As tens of thousands of Irish flee their homeland each year, workers get their salaries slashed by up to 20%, social programs get chopped, and the austerity true-believers point to Ireland as the model for how a respectful citizenry should properly accept the dismantling of their economies with little complaint. Ireland is setting an “outstanding example,” said Angela Merkel.  Sarkozy says they are “almost out of the crisis,” which is incredible considering slashing wages and government spending is exactly how you prevent an economy from improving.  But as former ECB head Trichet said, “Greece has a role model and that role model is Ireland.”

If Ireland is the role model, then what is desired by the banking-class is this:  deregulate the financial system so they can more easily create housing bubbles.  When the bubbles burst, use the government to bail out the banks, then accept tens of billions of dollars from the ECB and IMF with strings attached demanding the slashing of government deficits and any economic future for an entire generation.  The really amazing thing is that media and politicians can hail Ireland with a straight face.  They can hail a model that has created a mass exodus out of the country and little livelihood left for those still there.  Economic indicators amount to a pile of rubbish for working people.

Argentina

Argentina, by contrast, defaulted on a debt to the World Bank in 2002.  This is now the ultimate danger to the financiers, that sovereign states will decide not to pay back debts that require devastating austerity on its citizenry.  It is not even discussed as a possibility for countries like Greece or Portugal.  Yet Argentina in 2002 was in complete chaos.  They were cycling through new presidents every few days as workers took over their factories and created their own localized economies and cultures.

And when they defaulted…. well, things were still bad for workers, but at least they still had some scrap of self determination as a country.  And guess what, 2002 was rock bottom for Argentina.  They still struggle with inflation, but they are now the world’s 22nd largest economy by purchasing power.

In other words, while their economic collapse was still reeeeeeeally terrible for millions of people, defaulting on their debt was not the end of the world.  They kept their sovereignty and dug themselves out of the mess on their own, and now have a functional economy.

Iceland

In 2010 and 2011, Icelandic voters turned out in droves to crush referendums to bail out private bank debt to foreign creditors.  The British and Dutch banks will no doubt attempt legal action, and the EU will not look favorably on any membership bid by Iceland any time soon, but what was the alternative?
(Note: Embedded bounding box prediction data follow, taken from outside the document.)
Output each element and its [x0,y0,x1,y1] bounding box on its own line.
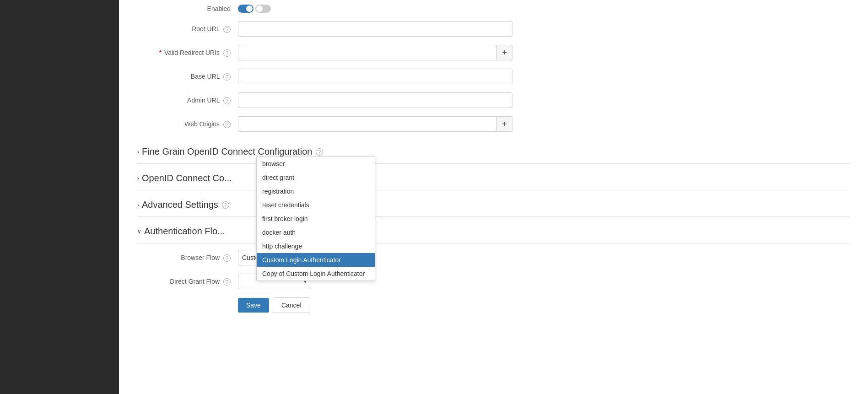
authentication-flow-title: Authentication Flo... [144,226,225,237]
web-origins-row: Web Origins ? + [137,116,850,132]
dropdown-item-direct-grant[interactable]: direct grant [257,171,375,184]
advanced-settings-help-icon[interactable]: ? [222,201,229,209]
web-origins-add-button[interactable]: + [497,116,512,132]
valid-redirect-uris-input-group: + [238,45,512,60]
enabled-label: Enabled [137,5,238,12]
authentication-flow-section[interactable]: ∨ Authentication Flo... [137,220,850,243]
admin-url-label: Admin URL ? [137,97,238,104]
browser-flow-dropdown-popup: browser direct grant registration reset … [256,157,375,281]
dropdown-item-http-challenge[interactable]: http challenge [257,239,375,253]
direct-grant-flow-label: Direct Grant Flow ? [137,278,238,286]
save-button[interactable]: Save [238,298,269,313]
advanced-settings-title: Advanced Settings [142,200,218,210]
base-url-label: Base URL ? [137,73,238,81]
base-url-help-icon[interactable]: ? [223,73,231,81]
direct-grant-flow-help-icon[interactable]: ? [223,278,231,286]
toggle-off-indicator[interactable] [255,5,271,13]
dropdown-item-browser[interactable]: browser [257,157,375,171]
dropdown-item-registration[interactable]: registration [257,184,375,198]
valid-redirect-uris-label: * Valid Redirect URIs ? [137,49,238,57]
dropdown-item-docker-auth[interactable]: docker auth [257,226,375,239]
authentication-flow-chevron-icon: ∨ [137,228,141,235]
openid-connect-chevron-icon: › [137,175,139,182]
dropdown-item-custom-login-authenticator[interactable]: Custom Login Authenticator [257,253,375,267]
admin-url-input[interactable] [238,92,512,108]
main-content: Enabled Root URL ? * Valid Redirect URIs… [119,0,868,394]
toggle-on-indicator[interactable] [238,5,253,13]
admin-url-row: Admin URL ? [137,92,850,108]
valid-redirect-uris-row: * Valid Redirect URIs ? + [137,45,850,60]
fine-grain-chevron-icon: › [137,149,139,155]
fine-grain-section[interactable]: › Fine Grain OpenID Connect Configuratio… [137,140,850,164]
web-origins-input-group: + [238,116,512,132]
web-origins-help-icon[interactable]: ? [223,121,231,128]
dropdown-item-first-broker-login[interactable]: first broker login [257,212,375,226]
fine-grain-help-icon[interactable]: ? [316,148,323,156]
browser-flow-label: Browser Flow ? [137,254,238,262]
openid-connect-section[interactable]: › OpenID Connect Co... [137,167,850,190]
cancel-button[interactable]: Cancel [273,297,310,313]
enabled-row: Enabled [137,5,850,13]
browser-flow-row: Browser Flow ? Custom Login Authenticato… [137,250,850,265]
sidebar [0,0,119,394]
root-url-help-icon[interactable]: ? [223,26,231,33]
root-url-input[interactable] [238,21,512,37]
valid-redirect-uris-add-button[interactable]: + [497,45,512,60]
openid-connect-title: OpenID Connect Co... [142,173,232,184]
dropdown-item-reset-credentials[interactable]: reset credentials [257,198,375,212]
advanced-settings-section[interactable]: › Advanced Settings ? browser direct gra… [137,193,850,217]
valid-redirect-uris-help-icon[interactable]: ? [223,49,231,57]
base-url-row: Base URL ? [137,69,850,84]
web-origins-label: Web Origins ? [137,120,238,128]
admin-url-help-icon[interactable]: ? [223,97,231,104]
web-origins-input[interactable] [238,116,497,132]
base-url-input[interactable] [238,69,512,84]
root-url-row: Root URL ? [137,21,850,37]
root-url-label: Root URL ? [137,25,238,33]
browser-flow-help-icon[interactable]: ? [223,254,231,262]
direct-grant-flow-row: Direct Grant Flow ? [137,274,850,289]
fine-grain-title: Fine Grain OpenID Connect Configuration [142,146,312,157]
valid-redirect-uris-input[interactable] [238,45,497,60]
form-buttons: Save Cancel [238,297,850,313]
dropdown-item-copy-of-custom-login-authenticator[interactable]: Copy of Custom Login Authenticator [257,267,375,281]
advanced-settings-chevron-icon: › [137,202,139,208]
enabled-toggle[interactable] [238,5,271,13]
How are voters supposed to support a self-imposed depression for the benefit of British and Dutch creditors due to the collapse of a private bank?  Isn’t this type of risk part of the cost of doing such business?

As Michael Hudson stated, “it is a central assumption of international law that no sovereign country should be forced to commit economic suicide by imposing financial austerity to the point of forcing emigration and demographic shrinkage.”  Only time will tell how the Icelandic voters’ such refusal will affect their economic and political future.  One thing is certain, they at least did not willingly put themselves on the sacrificial alter.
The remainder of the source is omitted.